PLLA Coating of Active Implants for Dual Drug Release

Abstract

Cochlear implants, like other active implants, rely on precise and effective electrical stimulation of the target tissue but become encapsulated by different amounts of fibrous tissue. The current study aimed at the development of a dual drug release from a PLLA coating and from the bulk material to address short-term and long-lasting release of anti-inflammatory drugs. Inner-ear cytocompatibility of drugs was studied in vitro. A PLLA coating (containing diclofenac) of medical-grade silicone (containing 5% dexamethasone) was developed and release profiles were determined. The influence of different coating thicknesses (2.5, 5 and 10 µm) and loadings (10% and 20% diclofenac) on impedances of electrical contacts were measured with and without pulsatile electrical stimulation. Diclofenac can be applied to the inner ear at concentrations of or below 4 × 10^-5 mol/L. Release of dexamethasone from the silicone is diminished by surface coating but not blocked. Addition of 20% diclofenac enhances the dexamethasone release again. All PLLA coatings serve as insulator. This can be overcome by using removable masking on the contacts during the coating process. Dual drug release with different kinetics can be realized by adding drug-loaded coatings to drug-loaded silicone arrays without compromising electrical stimulation.

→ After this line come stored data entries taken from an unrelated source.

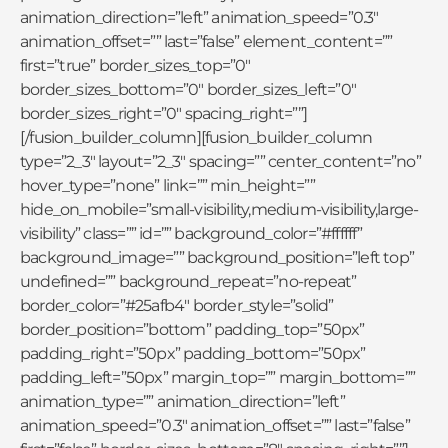
animation_direction=”left” animation_speed=”0.3″
animation_offset=”” last=”false” element_content=””
first=”true” border_sizes_top=”0″
border_sizes_bottom=”0″ border_sizes_left=”0″
border_sizes_right=”0″ spacing_right=””]
[/fusion_builder_column][fusion_builder_column
type=”2_3″ layout=”2_3″ spacing=”” center_content=”no”
hover_type=”none” link=”” min_height=””
hide_on_mobile=”small-visibility,medium-visibility,large-
visibility” class=”” id=”” background_color=”#ffffff”
background_image=”” background_position=”left top”
undefined=”” background_repeat=”no-repeat”
border_color=”#25afb4″ border_style=”solid”
border_position=”bottom” padding_top=”50px”
padding_right=”50px” padding_bottom=”50px”
padding_left=”50px” margin_top=”” margin_bottom=””
animation_type=”” animation_direction=”left”
animation_speed=”0.3″ animation_offset=”” last=”false”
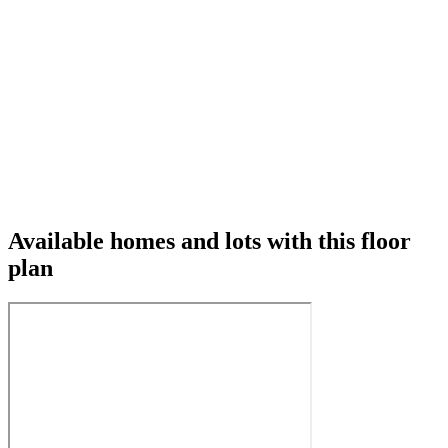
Available homes and lots with this floor
plan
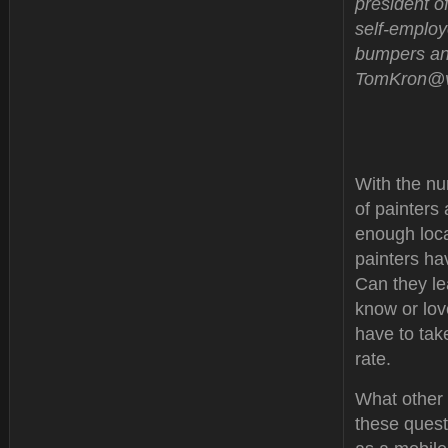
president of
self-employ
bumpers and
TomKron@ve
With the nu
of painters
enough loca
painters ha
Can they le
know or lov
have to tak
rate.
What other 
these questi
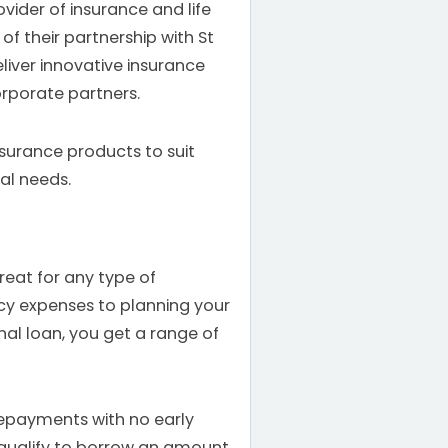
ovider of insurance and life
of their partnership with St
liver innovative insurance
orporate partners.
nsurance products to suit
ual needs.
reat for any type of
 expenses to planning your
nal loan, you get a range of
epayments with no early
qualify to borrow an amount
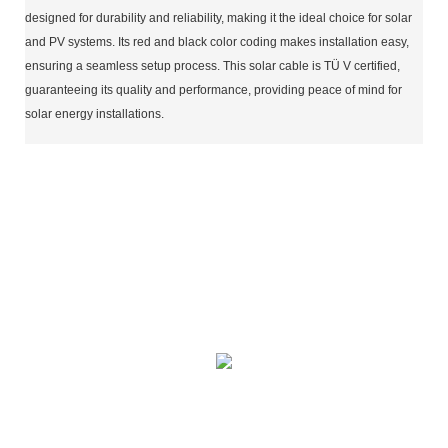
designed for durability and reliability, making it the ideal choice for solar
and PV systems. Its red and black color coding makes installation easy,
ensuring a seamless setup process. This solar cable is TÜ V certified,
guaranteeing its quality and performance, providing peace of mind for
solar energy installations.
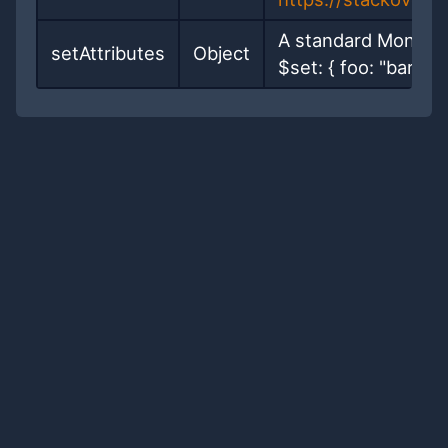
A standard MongoDB
setAttributes
Object
$set: { foo: "bar" }}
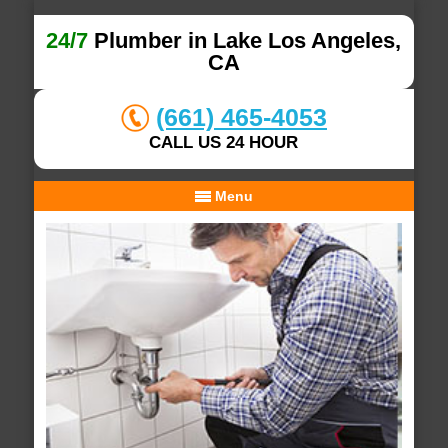
24/7
Plumber in Lake Los Angeles,
CA
(661) 465-4053
CALL US 24 HOUR
Menu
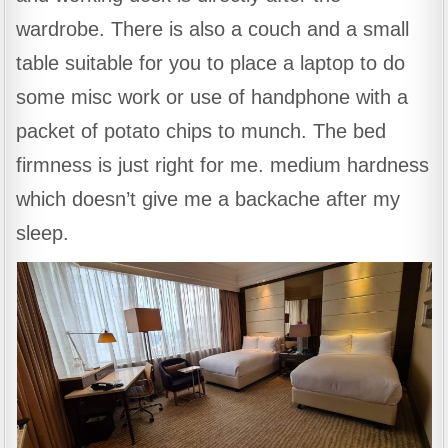
wardrobe. There is also a couch and a small
table suitable for you to place a laptop to do
some misc work or use of handphone with a
packet of potato chips to munch. The bed
firmness is just right for me. medium hardness
which doesn’t give me a backache after my
sleep.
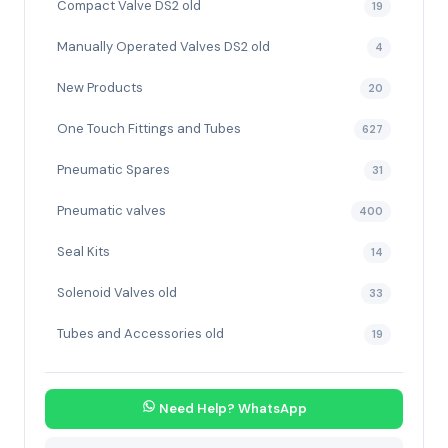
Compact Valve DS2 old
19
Manually Operated Valves DS2 old
4
New Products
20
One Touch Fittings and Tubes
627
Pneumatic Spares
31
Pneumatic valves
400
Seal Kits
14
Solenoid Valves old
33
Tubes and Accessories old
19
Need Help? WhatsApp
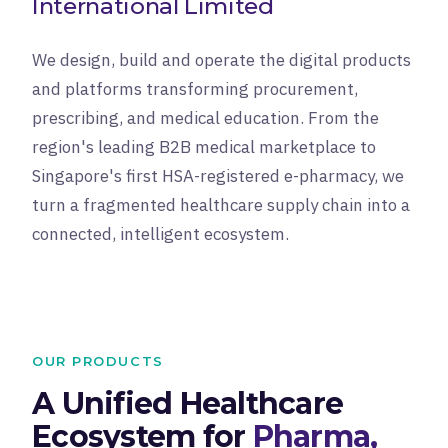
International Limited
We design, build and operate the digital products
and platforms transforming procurement,
prescribing, and medical education. From the
region's leading B2B medical marketplace to
Singapore's first HSA-registered e-pharmacy, we
turn a fragmented healthcare supply chain into a
connected, intelligent ecosystem.
OUR PRODUCTS
A Unified Healthcare
Ecosystem for
Pharma,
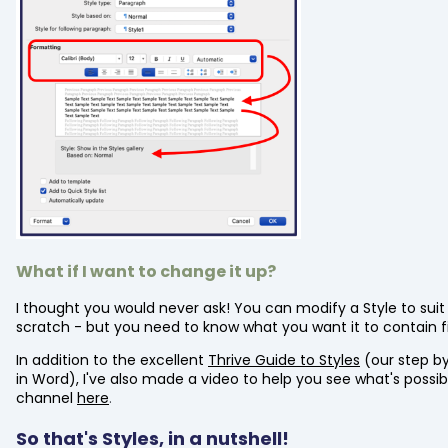
What if I want to change it up?
I thought you would never ask! You can modify a Style to sui
scratch - but you need to know what you want it to contain fi
In addition to the excellent
Thrive Guide to Styles
(our step by
in Word), I've also made a video to help you see what's possi
channel
here
.
So that's Styles, in a nutshell!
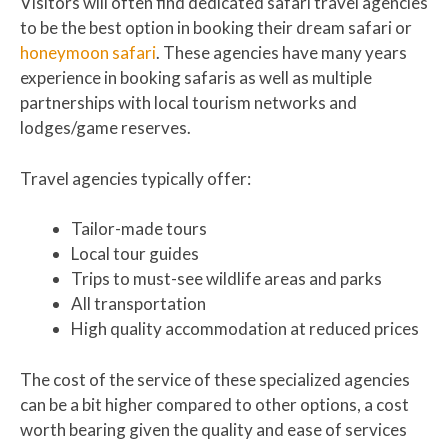
Visitors will often find dedicated safari travel agencies
to be the best option in booking their dream safari or
honeymoon safari
. These agencies have many years
experience in booking safaris as well as multiple
partnerships with local tourism networks and
lodges/game reserves.
Travel agencies typically offer:
Tailor-made tours
Local tour guides
Trips to must-see wildlife areas and parks
All transportation
High quality accommodation at reduced prices
The cost of the service of these specialized agencies
can be a bit higher compared to other options, a cost
worth bearing given the quality and ease of services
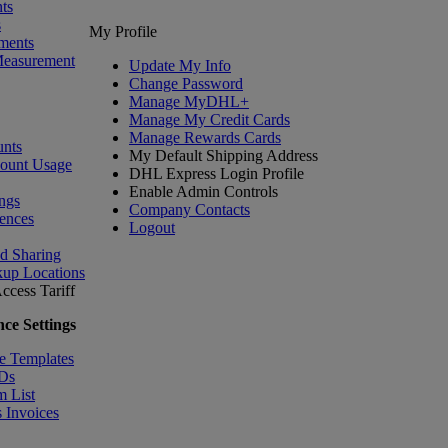
ts
s
My Profile
ments
Measurement
Update My Info
Change Password
Manage MyDHL+
Manage My Credit Cards
Manage Rewards Cards
nts
My Default Shipping Address
count Usage
DHL Express Login Profile
Enable Admin Controls
ngs
Company Contacts
ences
Logout
nd Sharing
kup Locations
ccess Tariff
ce Settings
e Templates
IDs
m List
 Invoices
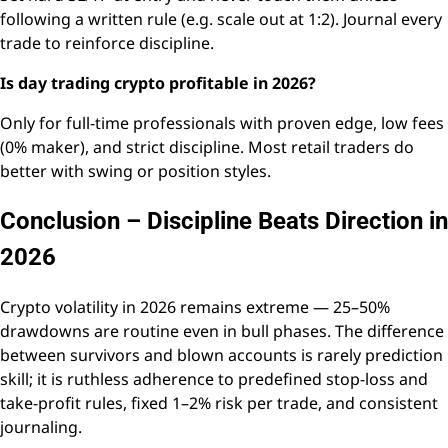
following a written rule (e.g. scale out at 1:2). Journal every
trade to reinforce discipline.
Is day trading crypto profitable in 2026?
Only for full-time professionals with proven edge, low fees
(0% maker), and strict discipline. Most retail traders do
better with swing or position styles.
Conclusion – Discipline Beats Direction in
2026
Crypto volatility in 2026 remains extreme — 25–50%
drawdowns are routine even in bull phases. The difference
between survivors and blown accounts is rarely prediction
skill; it is ruthless adherence to predefined stop-loss and
take-profit rules, fixed 1–2% risk per trade, and consistent
journaling.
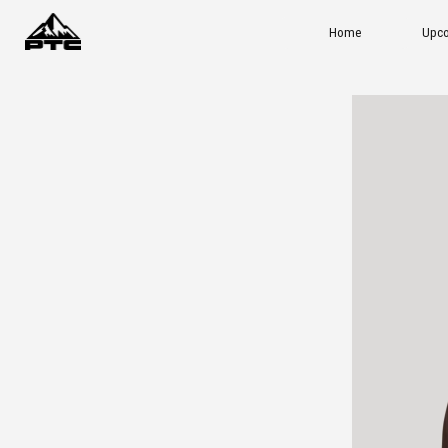
Home
Upcoming Events
Ou
ADD TO CART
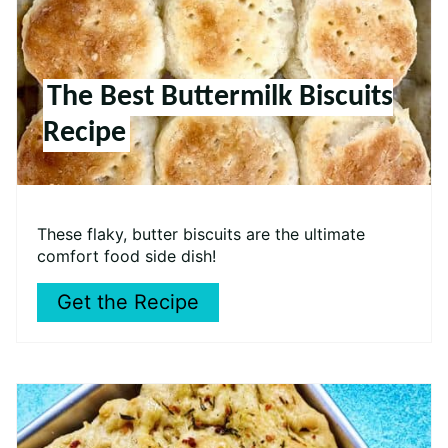
The Best Buttermilk Biscuits
Recipe
These flaky, butter biscuits are the ultimate
comfort food side dish!
Get the Recipe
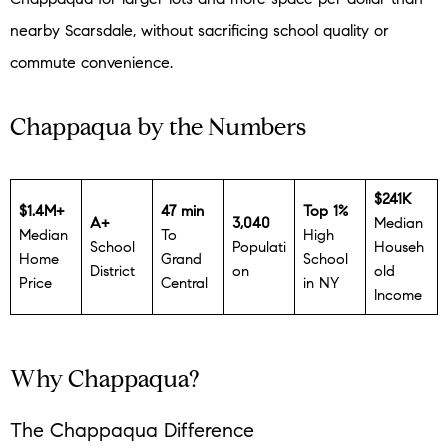
nearby Scarsdale, without sacrificing school quality or
commute convenience.
Chappaqua by the Numbers
$241K
$1.4M+
47 min
Top 1%
A+
3,040
Median
Median
To
High
School
Populati
Househ
Home
Grand
School
District
on
old
Price
Central
in NY
Income
Why Chappaqua?
The Chappaqua Difference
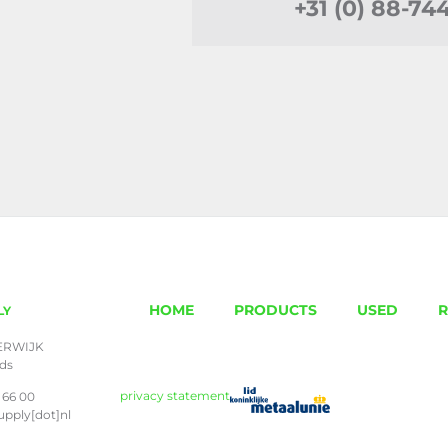
+31 (0) 88-74
HOME
PRODUCTS
USED
R
LY
ERWIJK
nds
privacy statement
 66 00
upply[dot]nl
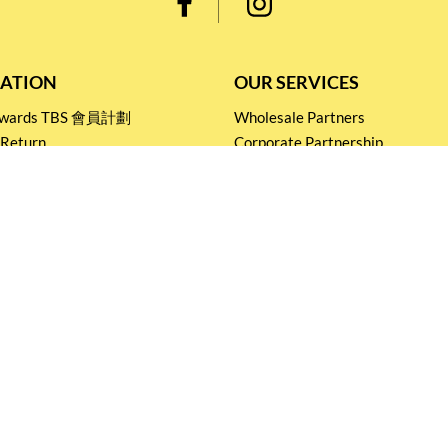
ATION
OUR SERVICES
Rewards TBS 會員計劃
Wholesale Partners
 Return
Corporate Partnership
nditions
Tasting Workshop
 Catering
Events and Catering
icy
Stay connected for
Special Products and Promotions
SUBSCRIBE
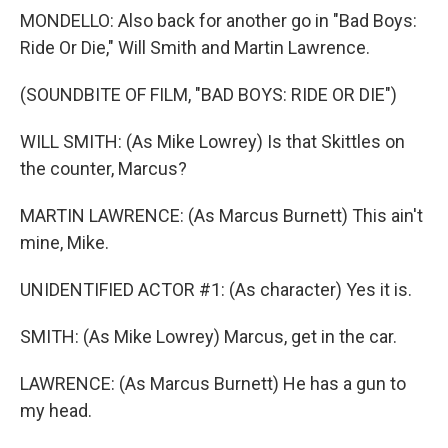
MONDELLO: Also back for another go in "Bad Boys:
Ride Or Die," Will Smith and Martin Lawrence.
(SOUNDBITE OF FILM, "BAD BOYS: RIDE OR DIE")
WILL SMITH: (As Mike Lowrey) Is that Skittles on
the counter, Marcus?
MARTIN LAWRENCE: (As Marcus Burnett) This ain't
mine, Mike.
UNIDENTIFIED ACTOR #1: (As character) Yes it is.
SMITH: (As Mike Lowrey) Marcus, get in the car.
LAWRENCE: (As Marcus Burnett) He has a gun to
my head.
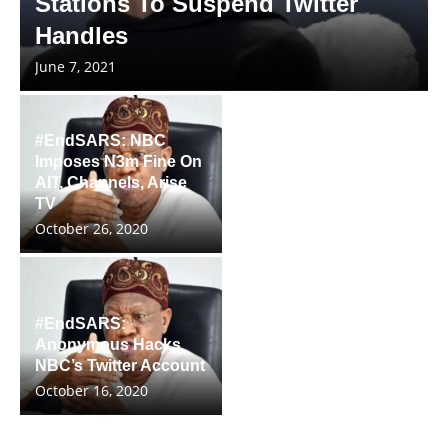
Stations To Suspend Twitter
Handles
June 7, 2021
#EndSARS: NBC
Imposes N3m Fine On
AIT, Channels, Arise
TV
October 26, 2020
#EndSARS:
Anonymous Hacks
NBC’s Twitter Account
October 16, 2020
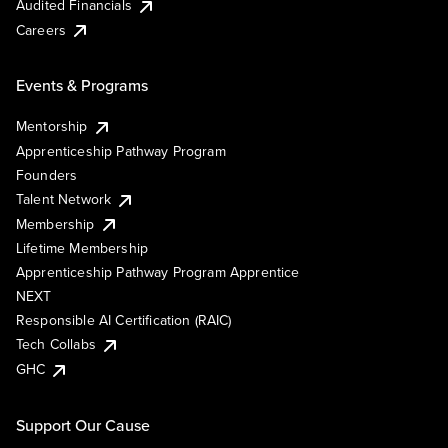
Audited Financials
Careers
Events & Programs
Mentorship
Apprenticeship Pathway Program
Founders
Talent Network
Membership
Lifetime Membership
Apprenticeship Pathway Program Apprentice
NEXT
Responsible AI Certification (RAIC)
Tech Collabs
GHC
Support Our Cause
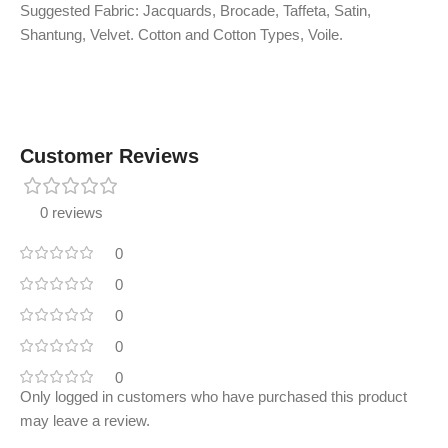
Suggested Fabric: Jacquards, Brocade, Taffeta, Satin,
Shantung, Velvet. Cotton and Cotton Types, Voile.
Customer Reviews
0 reviews
0
0
0
0
0
Only logged in customers who have purchased this product
may leave a review.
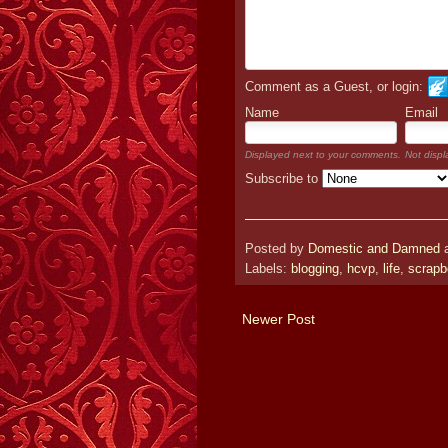
Comment as a Guest, or login:
Name
Email
Displayed next to your comments.
Not displ
Subscribe to
Posted by
Domestic and Damned
Labels:
blogging
,
hcvp
,
life
,
scrapb
Newer Post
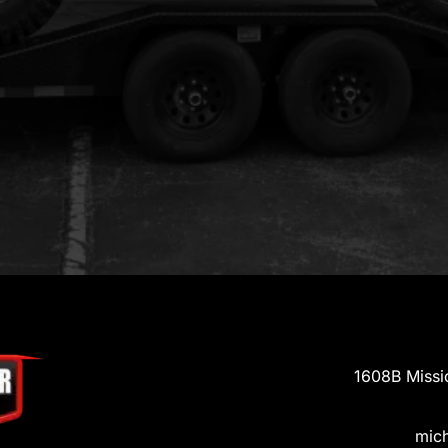
1608B Missi
mic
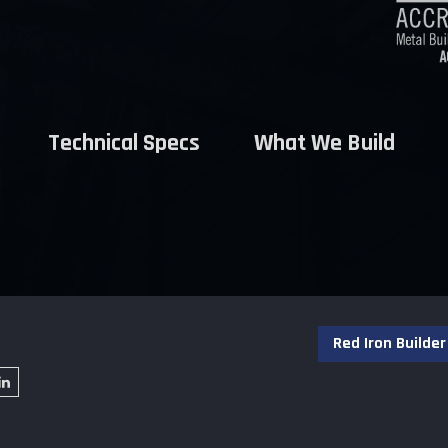
Technical Specs
What We Build
Red Iron Builder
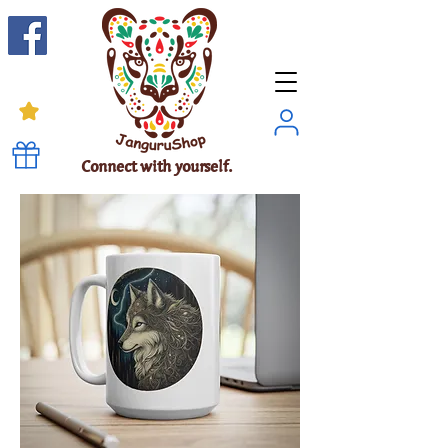
Connect with yourself.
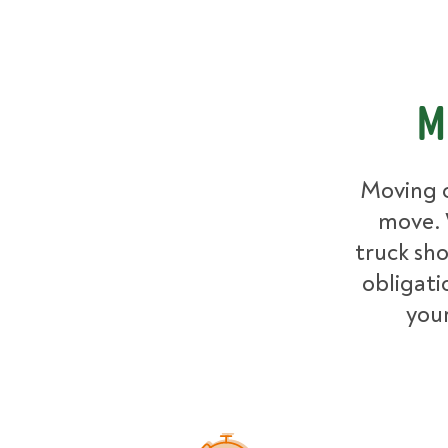
M
Moving c
move. 
truck sh
obligati
your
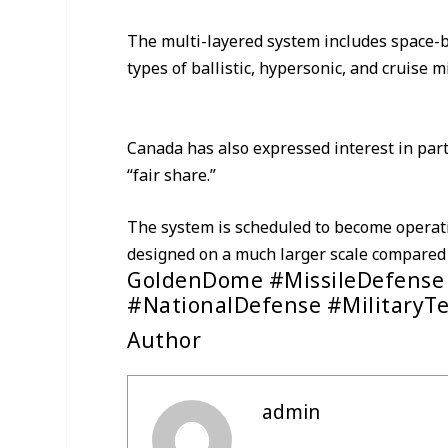
The multi-layered system includes space-b
types of ballistic, hypersonic, and cruise m
Canada has also expressed interest in parti
“fair share.”
The system is scheduled to become operati
designed on a much larger scale compared t
GoldenDome #MissileDefense
#NationalDefense #MilitaryT
Author
admin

Keywords: PLLA coating; cochlear implant; diclofenac; dual drug delivery; impedance measurements; spiral ganglion neuron.

Figure 1

Survival (a) and neurite length (b) of freshly isolated SGN after addition of different concentrations of DCF, DMS or enalapril. * p < 0.05; *** p < 0.001 against controls. No differences between drugs were detected.

Figure 2

Left: General reaction scheme for the coating of silicone surfaces (Sil) with PLLA via the cross linker GOPS (Sil-GOPS) and the PLLA functionalized with amino groups (Sil-PLLA); Right: representative SEM micrographs of Sil (a); Sil-GOPS (b) and Sil-PLLA (c) surfaces.

Figure 3

FTIR spectra of investigated Sil based samples Sil, Sil-GOPS, Sil-PLLA-NH₂, Sil-PLLA in the range of 4000–500 cm⁻¹. The prominent band between 1764–1712 cm⁻¹ corresponds to PLLA signals.

Figure 4

Cumulative in vitro release of incorporated substances from the samples with and without PLLA coating; (a): DMS release from uncoated and coated samples (Ø = 6 mm; DCF: PLLA 5: 95 wt%, N = 3) Release was with p < 0.05 significantly different between all investigated systems after 1 day. (b): DCF release from PLLA coated samples (DCF: PLLA 10: 90 wt% and 20: 80 wt%, N = 3). Release was with p < 0.05 significantly different between days 0 to 71.

Figure 5

Mean (± SEM) impedance values as measured for contacts coated with PLLA at a thickness of 2.5 µm (a), 5 µm (b) or 10 µm (c). All measurements from t = 0 to 24 h were performed with the samples being immersed in 0.9% NaCl. Between all later measurements, left and right contacts were electrically stimulated. N = 5 each; l—left contact of the samples, m—middle, r—right contacts.

Figure 6

Impedance development over time on two contacts, both coated with 5 µm PLLA. Electrical stimulation started right after the 24 h measurement. The dashed horizontal line indicates mean impedance values of uncoated contacts (N = 6).

Figure 7

Mean (± SEM) impedance values as measured for contacts coated with PLLA and loaded with 10% or 20% DCF. All measurements from t = 0 to 24 h were performed with the samples being immersed in 0.9% NaCl. Between all later measurements, contacts were electrically stimulated (N = 8).

Figure 8

Representative SEM micrographs of platinum contacts after impedance measurements with intact (a–c) and damaged (a`–c`) PLLA coating of different thicknesses of 2.5 µm (a,a`); 5 µm (b,b`) and 10 µm (c,c`).